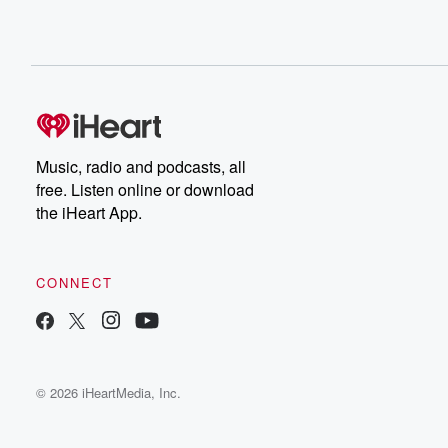
Music, radio and podcasts, all
free. Listen online or download
the iHeart App.
CONNECT
© 2026 iHeartMedia, Inc.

--------------------------------------------------

### Prompt
Return the lines above exactly; the images are not part of the copy.

### Solution for this task
Music, radio and podcasts, all
free. Listen online or download
the iHeart App.
CONNECT
© 2026 iHeartMedia, Inc.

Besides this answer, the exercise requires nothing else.